Threat actors are usually motivated by financial gains and will stop at nothing to launch their attacks. One way they do this is by capitalising on large-scale events such as international sporting events, music festivals, and elections.
These events function as intricate machinery, requiring various components to synchronise and numerous critical services for their successful operation. They are prime targets, as attacks targeting essential services such as hospitality, transportation, telecommunications, media, payment processing, utilities, safety, and security have the potential to erode the event’s reputation, disrupt attendee experience, and inflict financial losses.
Collectively, apt preparation is needed to effectively manage and mitigate cyberthreats. Let’s explore some of the threats and the potential consequences they might have on essential services that support major events.
Disruption caused by ransomware attacks
Research by Unit 42 at Palo Alto Networks found that cyberthreats are not only increasing in frequency but also in sophistication. Financially motivated cybercrimes, such as ransomware attacks, are a major concern. In 2023 alone, we observed nearly 4,000 ransomware leak posts — a 49% increase from the previous year. These attacks are also accelerating in speed, with attackers now able to exfiltrate data in less than a day after compromising a system.
At a major global event, ransomware attacks on third parties can significantly impact supply chains and events, causing widespread disruption. For example, during this Summer’s Olympic Games, while a direct ransomware attack on the event itself is unlikely due to high law enforcement risks, attacks on third parties pose a significant threat. An attack on a financial service provider could disrupt payment processes, or an attack on a distributor could create difficulties in transporting goods needed for the event.
Business email compromise attacks
Another type of attack to be vigilant about is business email compromise (BEC). Unit 42 observed that BEC threat actors have a high intent of targeting essential services involved in this Summer’s Olympic Games. With a complex supply chain and many third parties involved in organising a major sporting event, threat actors can easily impersonate a company participating in the event, defrauding audience members or other companies involved.
While not new, BEC is the most common financially driven attack affecting enterprises, with average payouts exceeding US$500,000. BEC threat actors generally possess low technical expertise, but their ability to operate at scale and their increasingly sophisticated social engineering techniques heighten the likelihood of successful campaigns.
Furthermore, significant events like the Olympics attract tourists, resulting in more payment card data being available to steal from hotels, restaurants, and retailers. This leads to the rise of domains spoofing the legitimate Olympics website, as well as fake mobile apps posing as transport, booking, or other planning apps.
Fraud through ticket scams
Another avenue for threat actors to exploit large-scale events is through scams. Take, for example, Taylor Swift’s Eras Tour, which has attracted millions of concert-goers worldwide. In Singapore alone, at least 960 victims lost more than SG$538,000 due to scams involving tickets for the pop superstar’s series of six-day concerts in the city-state. Notably, for the European leg of the Eras Tour, it was estimated that more than 1 million GBP had been lost to ticket scams.

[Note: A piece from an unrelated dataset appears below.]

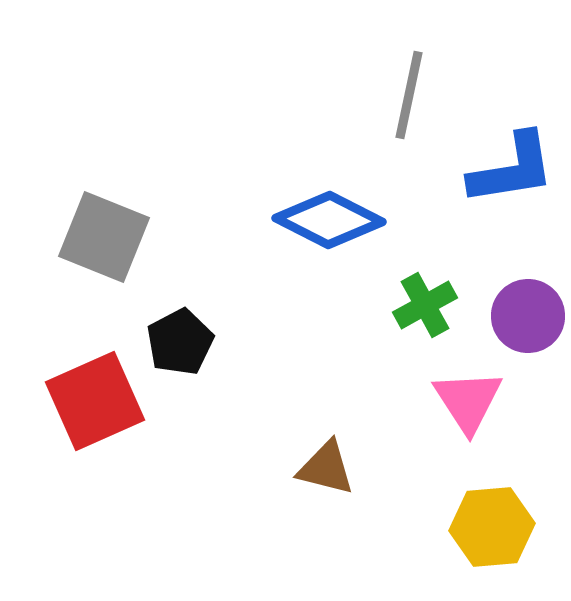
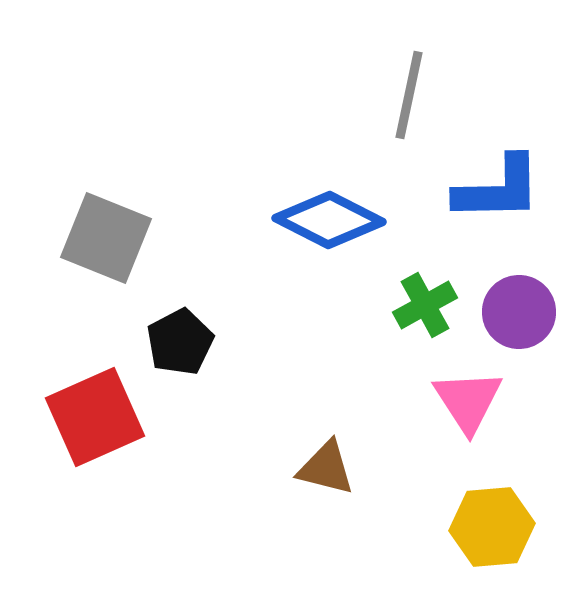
blue L-shape: moved 14 px left, 20 px down; rotated 8 degrees clockwise
gray square: moved 2 px right, 1 px down
purple circle: moved 9 px left, 4 px up
red square: moved 16 px down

Victims typically come across listings of concert tickets through social media and e-commerce platforms. Tickets to large-scale events are usually highly sought after, so when victims encounter such listings, they tend to jump at the opportunity. Unfortunately, they soon realise they have been scammed when the tickets are found invalid at the concert or event venue.
Preparation is key
Organisations must adopt a proactive stance to stay ahead of attackers. Preparation is key — having an incident response plan in place enables organisations to respond swiftly to compromises, stopping attackers before they can execute their plans.
In addition, implementing a zero-trust network architecture limits an attacker’s movement within a network, reducing their potential impact. A defence-in-depth strategy, with overlapping defences and controls, increases the signal-to-noise ratio of meaningful alerts, allowing for earlier detection of attacker activity.
Countering AI with AI
Adversaries today are bolstered by the power of AI, and we increasingly see them utilising AI to launch faster, broader, and more sophisticated attacks. To counter this, defenders need to rethink their approach; they must harness the capabilities of AI in their cybersecurity defence strategies to automate detection, prevention, and response.
The importance of swift threat detection and response time cannot be overstated. High-fidelity automation can speed up the mean time to detect and mean time to respond, reducing the impact of cyberthreats and vulnerability windows. In the context of large-scale events, where numerous critical systems and vast amounts of data are at play, leveraging AI in cybersecurity can help security analysts sift through alerts and focus on those that truly need attention in almost real time.
Lessons learned
As the world converges on the global stage of the Olympics, the event serves not only as a celebration of athletic prowess but also as a prime target for cyberthreats. We know that threat actors see large-scale events as significant opportunities to exploit and as avenues to launch their attacks. Threat actors only need to succeed once to compromise and exfiltrate data from organisations, while security teams need to get their protection right 100% of the time.
By being prepared, implementing a zero-trust network architecture, and leveraging the power of AI and automation, organisations can better manage and mitigate cyberthreats, ensuring their security during large-scale events like the Olympics.